The process of watching someone die is difficult for the hospital staff, as well.  Why? As a healthcare provider, you (hopefully) sign up for the job to try to help people get better.  When someone is dying, it's uncomfortable to watch and feel helpless.  It's also hard to predict when someone's time will come when they are near the end.  Sometimes, it is a slow, gradual decline while other times it can take longer.  I am so humbled and honored that families of patients look to their doctors for a sense of security and order in a time of great chaos.  One question I received from a family member during the process was "Will it happen tonight?  When will he go?"  Unfortunately (or fortunately, depending on how you look at it), even doctors have no good way of predicting such things.  We can give estimates and predictions, but we are about as accurate and as variable as the weather report for next week. 

I admire Romeo and his family.  They had a discussion about his end of life care.  He had an advanced directive and his wishes were respected and followed through.  So very rarely do you see this occur in the healthcare world.   Even I, in my short tenure in adult medicine, have seen too many cases of adults, the elderly, being resuscitated and mechanically ventilated in the last few days of their lives.  They have tubes coming out of every orifice in their body:  a breathing tube, a feeding tube, a catheter to measure urine, multiple central lines for intravenous access.  Every two hours, they are being poked and prodded for labs and vital signs. 

From the National Bureau of Economical Research:
... "Ten per-cent of respondents spending more than $29,000 per year and the top one percent of respondents spending more than $94,000 per year [on end of life expenditures].  These values are large relative to the non-housing wealth of a typical older household, which is about $25,000."

“In addition to its effects on patients’ quality of life, unnecessarily aggressive care carries a high financial cost.

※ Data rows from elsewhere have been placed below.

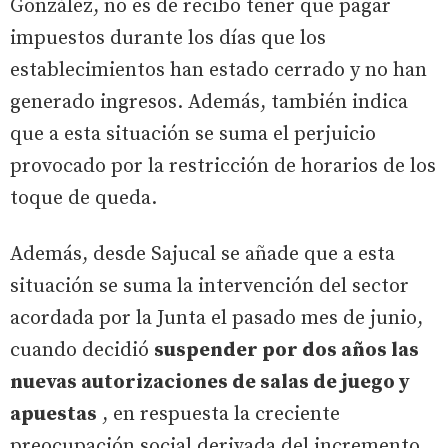
González, no es de recibo tener que pagar
impuestos durante los días que los
establecimientos han estado cerrado y no han
generado ingresos. Además, también indica
que a esta situación se suma el perjuicio
provocado por la restricción de horarios de los
toque de queda.
Además, desde Sajucal se añade que a esta
situación se suma la intervención del sector
acordada por la Junta el pasado mes de junio,
cuando decidió
suspender por dos años las
nuevas autorizaciones de salas de juego y
apuestas
, en respuesta la creciente
preocupación social derivada del incremento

About one-fourth of all Medicare spending goes to pay for the care of patients in their last year of life, and much of the growth in Medicare spending is the result of the high cost of treating chronic disease,” said David C. Goodman, M.D., M.S., lead author and co-principal investigator for the Dartmouth Atlas Project, and director of the Center for Health Policy Research at the Dartmouth Institute for Health Policy and Clinical Practice.

In the most current New England Journal, Daniela Lamas, M.D., and Lisa Rosenbaum, M.D
wrote an article highlighting the paternalism in end of life care.  The authors highlight the importance in addressing prognostication and teaching the skill of having end of life discussions with patients and families. 

Americans hate talking about death.  It truly is the biggest white elephant in the healthcare system.  Americans want to feel that they are immune from death, and if they avoid talking about it, maybe problem will go away.  It's uncomfortable, it's sad, it's inevitable, and it makes us address our collective humanity.  We need to talking about it, because as humans, we deserve to die in dignity. 

I pray for Romeo and Mercutio.  Indeed, they are tragic heroes of this world.  I pray that they are together now in peace, and that they will be united with their loved ones in whichever next life they believe in. 

 *Cystic fibrosis is a genetic disease that effects the chloride channels of your cells.  It effects every system in your body, but they were first described in pancreas and most notoriously causes lung problems.  Because you are unable to secrete chloride to create mucous and sweat and tears, you start plugging up the airways in the lungs and infections start to brew.  That causes destruction and irreversible changes of your lungs, so they cannot develop properly.  Plus, you can get diabetes, intestinal obstruction, and your immune system doesn't function well anymore either.